Question:
Consider the function f(x) defined by
f(x) = (x^2 - 9) / (x - 3)
Evaluate the limit of f(x) as x approaches 3.
Find the vertical asymptote(s) of f(x).
Determine whether f(x) has a horizontal asymptote. If it does, find its equation. If it does not, explain why.
Determine whether f(x) has a removable discontinuity. If it does, find the value(s) of c such that f(x) = f(c) for all x ≠ c.
Answer:
f(3) = [(3^2) - 9] / (3 - 3)
The denominator becomes 0, which indicates potential discontinuity. However, we can simplify the expression by factoring the numerator:
f(3) = [(3 - 3)(3 + 3)] / 0
The numerator becomes 0 while the denominator remains 0. Therefore, we have an indeterminate form of 0/0, which requires further algebraic manipulation.
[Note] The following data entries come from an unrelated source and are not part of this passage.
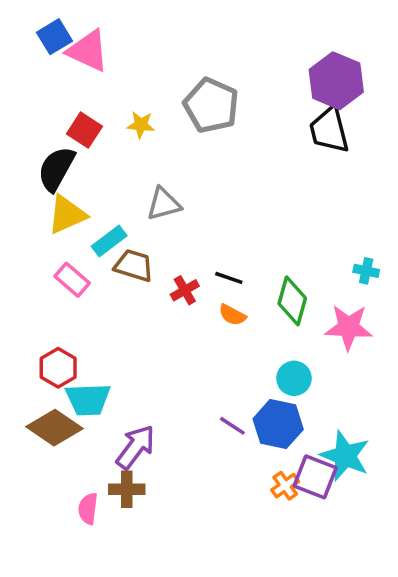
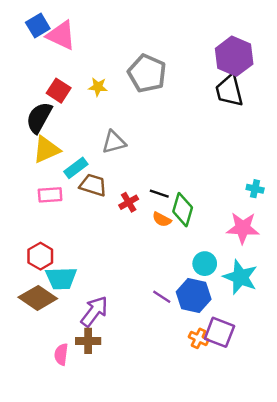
pink rectangle: (72, 280) -> (50, 195), turned -45
green diamond: (292, 301) -> (183, 210), moved
cyan star: (345, 456) -> (240, 277), moved
orange cross: (285, 486) -> (199, 338), turned -30

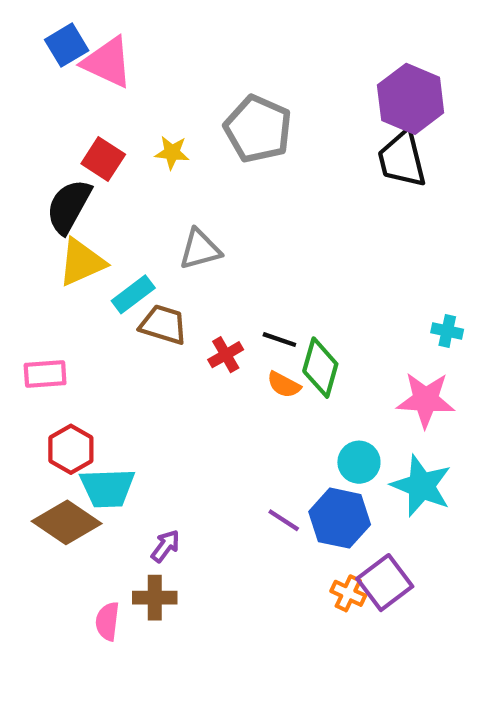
pink rectangle: (50, 195) -> (45, 374), moved
purple arrow: (94, 311) -> (165, 546), size x0.6
purple square: (219, 332) -> (385, 583), turned 32

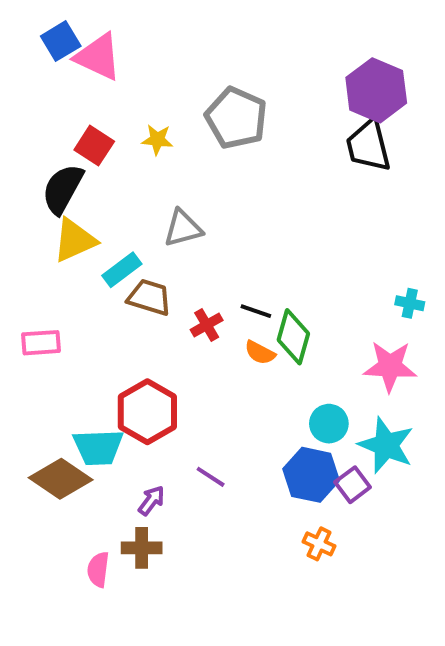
red hexagon: (71, 449) -> (147, 412), moved, size x1.4
purple line: (284, 520) -> (211, 477), moved
purple square: (385, 583) -> (353, 485), moved, size x0.7

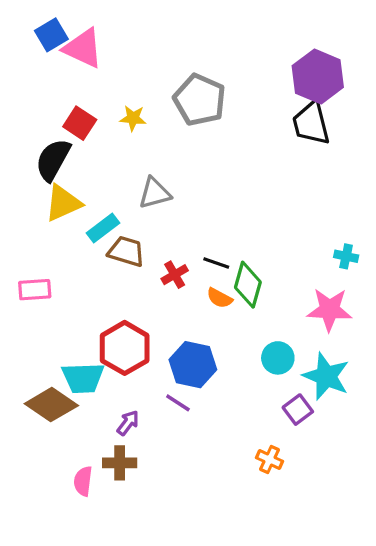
blue hexagon: (311, 475) -> (193, 365), moved

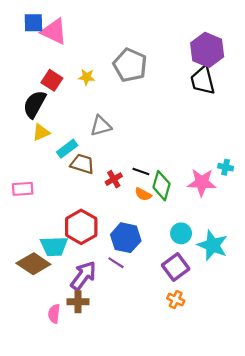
blue square: (51, 35) -> (33, 23), turned 30
yellow triangle: (63, 203) -> (41, 132), size x0.7
pink star: (329, 310) -> (202, 182), moved
purple square: (298, 410) -> (176, 267), moved, size x1.4
purple arrow: (128, 423) -> (83, 276), size x1.8

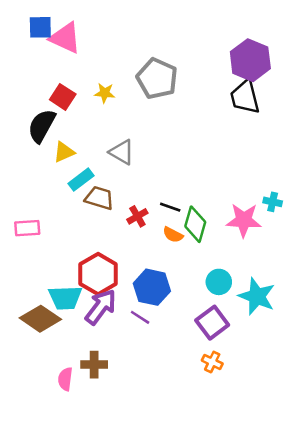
gray triangle: (101, 126) -> (122, 152), turned 45
yellow triangle: (41, 132) -> (64, 152), moved
purple arrow: (83, 276) -> (101, 307), moved

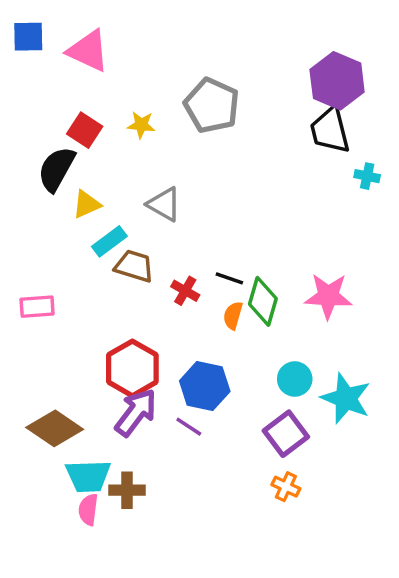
blue square: (40, 27) -> (28, 37), moved
cyan cross: (273, 202) -> (367, 176), moved
red cross: (137, 216) -> (185, 291), turned -30
orange semicircle: (173, 235) -> (233, 315), turned 78
cyan trapezoid: (65, 298) -> (88, 476), moved

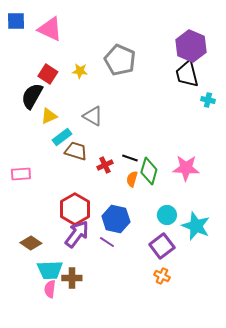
red cross: (185, 291) -> (105, 165), turned 35
brown diamond: (55, 428) -> (31, 243), size x0.7

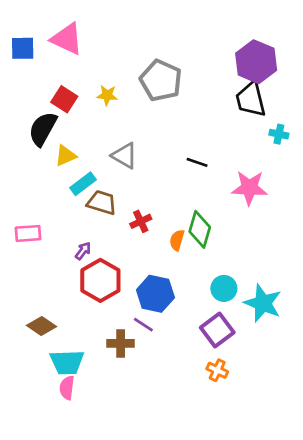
blue square: (16, 21) -> (23, 48), moved
black line: (130, 158) -> (197, 162), moved
pink star: (186, 168) -> (249, 188), moved
purple arrow: (77, 234) -> (83, 251), moved, size x0.5
brown cross: (72, 278) -> (121, 343), moved

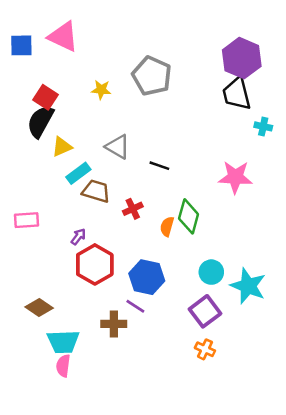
red square: (64, 99) -> (45, 97), moved
black line: (197, 162) -> (159, 166), moved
Applying the limit laws, we can rewrite the expression:
f(3) = [(3)(6)] / 0
Here, we notice that the numerator is non-zero while the denominator is still 0. Hence, the limit of f(x) as x approaches 3 is undefined.
As x approaches infinity, we can evaluate the limit:
lim(x→∞) [(x^2 - 9) / (x - 3)] = lim(x→∞) [x^2 / x] = lim(x→∞) x = ∞
As x approaches negative infinity, we can evaluate the limit:
lim(x→-∞) [(x^2 - 9) / (x - 3)] = lim(x→-∞) [x^2 / x] = lim(x→-∞) x = -∞
From these calculations, we can observe that f(x) has no vertical asymptotes.
As x approaches infinity, we can evaluate the limit:
lim(x→∞) [(x^2 - 9) / (x - 3)] = lim(x→∞) [x^2 / x] = lim(x→∞) x = ∞
As x approaches negative infinity, we can evaluate the limit:
lim(x→-∞) [(x^2 - 9) / (x - 3)] = lim(x→-∞) [x^2 / x] = lim(x→-∞) x = -∞
Since the limits as x approaches infinity and negative infinity yield non-vertical lines, f(x) does not have a horizontal asymptote.
By simplifying the expression f(x) = (x^2 - 9) / (x - 3), we can rewrite it as:
f(x) = (x + 3), x ≠ 3
This simplified form represents a straight line with slope 1. Therefore, there is no value of c such that f(x) = f(c) for all x ≠ c, and thus, f(x) does not have a removable discontinuity.